START Given data

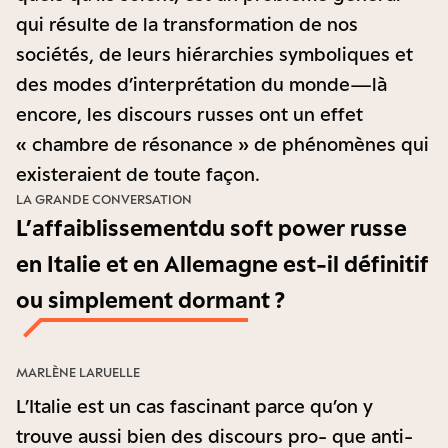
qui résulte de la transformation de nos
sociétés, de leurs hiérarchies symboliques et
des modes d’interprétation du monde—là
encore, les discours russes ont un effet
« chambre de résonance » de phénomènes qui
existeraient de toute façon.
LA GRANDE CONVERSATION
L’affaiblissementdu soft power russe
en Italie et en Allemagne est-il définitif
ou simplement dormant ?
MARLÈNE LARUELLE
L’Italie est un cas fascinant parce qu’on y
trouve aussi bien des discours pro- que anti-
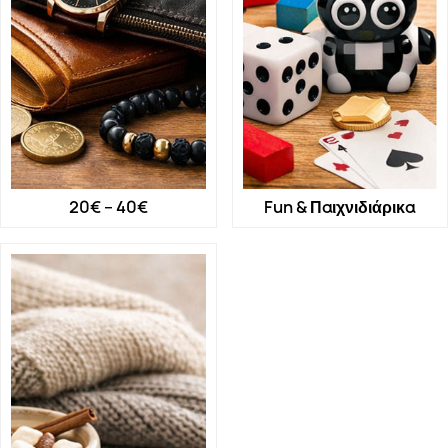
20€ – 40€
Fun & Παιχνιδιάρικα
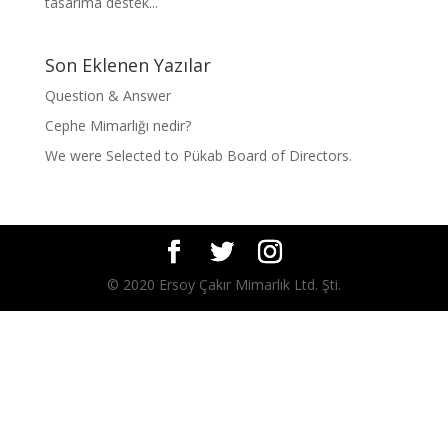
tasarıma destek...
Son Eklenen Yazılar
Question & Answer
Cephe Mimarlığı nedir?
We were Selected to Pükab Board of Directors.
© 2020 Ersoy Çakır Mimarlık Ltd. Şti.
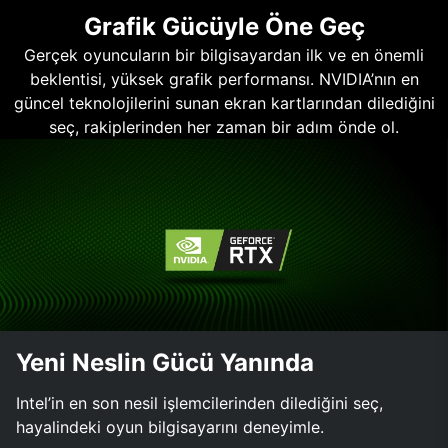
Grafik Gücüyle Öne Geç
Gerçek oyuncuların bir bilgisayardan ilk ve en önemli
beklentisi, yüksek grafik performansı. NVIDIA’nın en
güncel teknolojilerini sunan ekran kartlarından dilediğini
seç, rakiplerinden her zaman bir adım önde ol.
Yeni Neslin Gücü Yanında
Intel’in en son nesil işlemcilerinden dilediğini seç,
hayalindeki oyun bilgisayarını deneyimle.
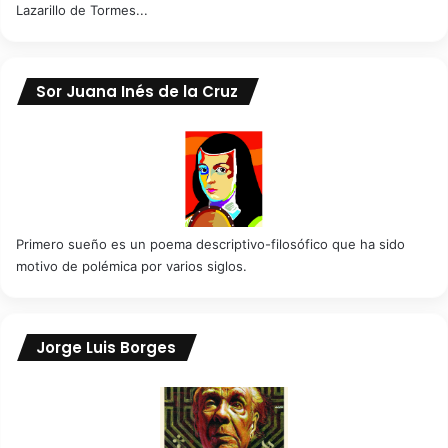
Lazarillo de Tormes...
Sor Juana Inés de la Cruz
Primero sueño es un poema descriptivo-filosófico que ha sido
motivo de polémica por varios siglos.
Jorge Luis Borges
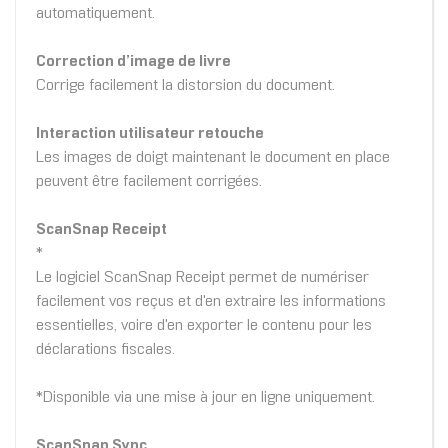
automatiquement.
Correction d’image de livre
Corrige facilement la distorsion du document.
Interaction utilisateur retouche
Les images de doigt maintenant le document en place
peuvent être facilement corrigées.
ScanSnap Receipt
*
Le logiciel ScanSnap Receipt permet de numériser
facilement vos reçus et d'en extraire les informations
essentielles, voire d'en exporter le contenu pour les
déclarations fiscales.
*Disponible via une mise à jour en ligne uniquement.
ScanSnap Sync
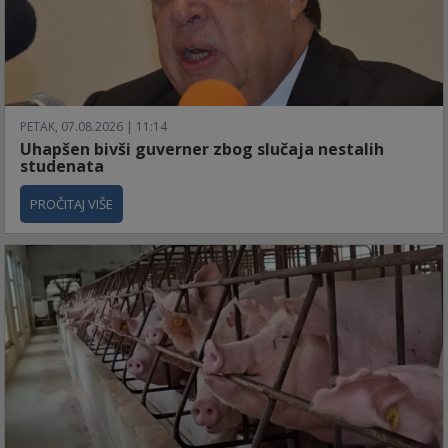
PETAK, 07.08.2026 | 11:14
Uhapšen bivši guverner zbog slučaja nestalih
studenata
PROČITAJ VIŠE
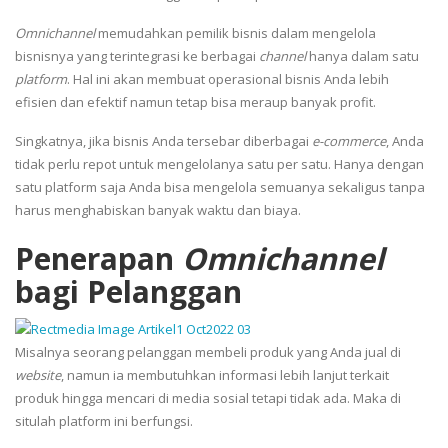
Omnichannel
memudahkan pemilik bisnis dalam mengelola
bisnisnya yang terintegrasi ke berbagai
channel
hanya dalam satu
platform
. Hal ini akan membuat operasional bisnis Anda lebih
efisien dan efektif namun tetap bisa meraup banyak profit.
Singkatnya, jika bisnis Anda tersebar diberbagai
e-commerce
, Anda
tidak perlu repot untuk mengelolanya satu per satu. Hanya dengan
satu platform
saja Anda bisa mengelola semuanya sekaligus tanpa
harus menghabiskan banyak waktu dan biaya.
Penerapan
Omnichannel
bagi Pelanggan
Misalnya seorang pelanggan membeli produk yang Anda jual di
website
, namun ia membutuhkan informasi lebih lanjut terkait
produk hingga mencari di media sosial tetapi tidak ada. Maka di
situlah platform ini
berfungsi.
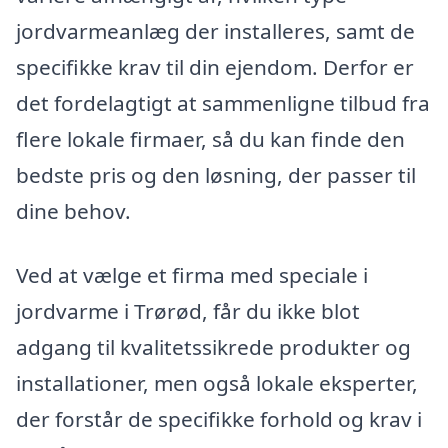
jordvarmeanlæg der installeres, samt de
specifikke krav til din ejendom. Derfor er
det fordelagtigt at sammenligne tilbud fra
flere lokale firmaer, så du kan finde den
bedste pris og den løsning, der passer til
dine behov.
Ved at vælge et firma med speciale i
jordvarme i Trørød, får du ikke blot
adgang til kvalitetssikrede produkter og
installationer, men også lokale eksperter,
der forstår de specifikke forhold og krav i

END Given data

In your copy, every entry above must match word for word, and no picture may appear.

_Exercise answer_.
qui résulte de la transformation de nos
sociétés, de leurs hiérarchies symboliques et
des modes d’interprétation du monde—là
encore, les discours russes ont un effet
« chambre de résonance » de phénomènes qui
existeraient de toute façon.
LA GRANDE CONVERSATION
L’affaiblissementdu soft power russe
en Italie et en Allemagne est-il définitif
ou simplement dormant ?
MARLÈNE LARUELLE
L’Italie est un cas fascinant parce qu’on y
trouve aussi bien des discours pro- que anti-
20€ – 40€
Fun & Παιχνιδιάρικα
tasarıma destek...
Son Eklenen Yazılar
Question & Answer
Cephe Mimarlığı nedir?
We were Selected to Pükab Board of Directors.
© 2020 Ersoy Çakır Mimarlık Ltd. Şti.
Grafik Gücüyle Öne Geç
Gerçek oyuncuların bir bilgisayardan ilk ve en önemli
beklentisi, yüksek grafik performansı. NVIDIA’nın en
güncel teknolojilerini sunan ekran kartlarından dilediğini
seç, rakiplerinden her zaman bir adım önde ol.
Yeni Neslin Gücü Yanında
Intel’in en son nesil işlemcilerinden dilediğini seç,
hayalindeki oyun bilgisayarını deneyimle.
Lazarillo de Tormes...
Sor Juana Inés de la Cruz
Primero sueño es un poema descriptivo-filosófico que ha sido
motivo de polémica por varios siglos.
Jorge Luis Borges
automatiquement.
Correction d’image de livre
Corrige facilement la distorsion du document.
Interaction utilisateur retouche
Les images de doigt maintenant le document en place
peuvent être facilement corrigées.
ScanSnap Receipt
*
Le logiciel ScanSnap Receipt permet de numériser
facilement vos reçus et d'en extraire les informations
essentielles, voire d'en exporter le contenu pour les
déclarations fiscales.
*Disponible via une mise à jour en ligne uniquement.
ScanSnap Sync
PETAK, 07.08.2026 | 11:14
Uhapšen bivši guverner zbog slučaja nestalih
studenata
PROČITAJ VIŠE
Omnichannel
memudahkan pemilik bisnis dalam mengelola
bisnisnya yang terintegrasi ke berbagai
channel
hanya dalam satu
platform
. Hal ini akan membuat operasional bisnis Anda lebih
efisien dan efektif namun tetap bisa meraup banyak profit.
Singkatnya, jika bisnis Anda tersebar diberbagai
e-commerce
, Anda
tidak perlu repot untuk mengelolanya satu per satu. Hanya dengan
satu platform
saja Anda bisa mengelola semuanya sekaligus tanpa
harus menghabiskan banyak waktu dan biaya.
Penerapan
Omnichannel
bagi Pelanggan
Misalnya seorang pelanggan membeli produk yang Anda jual di
website
, namun ia membutuhkan informasi lebih lanjut terkait
produk hingga mencari di media sosial tetapi tidak ada. Maka di
situlah platform ini
berfungsi.
jordvarmeanlæg der installeres, samt de
specifikke krav til din ejendom. Derfor er
det fordelagtigt at sammenligne tilbud fra
flere lokale firmaer, så du kan finde den
bedste pris og den løsning, der passer til
dine behov.
Ved at vælge et firma med speciale i
jordvarme i Trørød, får du ikke blot
adgang til kvalitetssikrede produkter og
installationer, men også lokale eksperter,
der forstår de specifikke forhold og krav i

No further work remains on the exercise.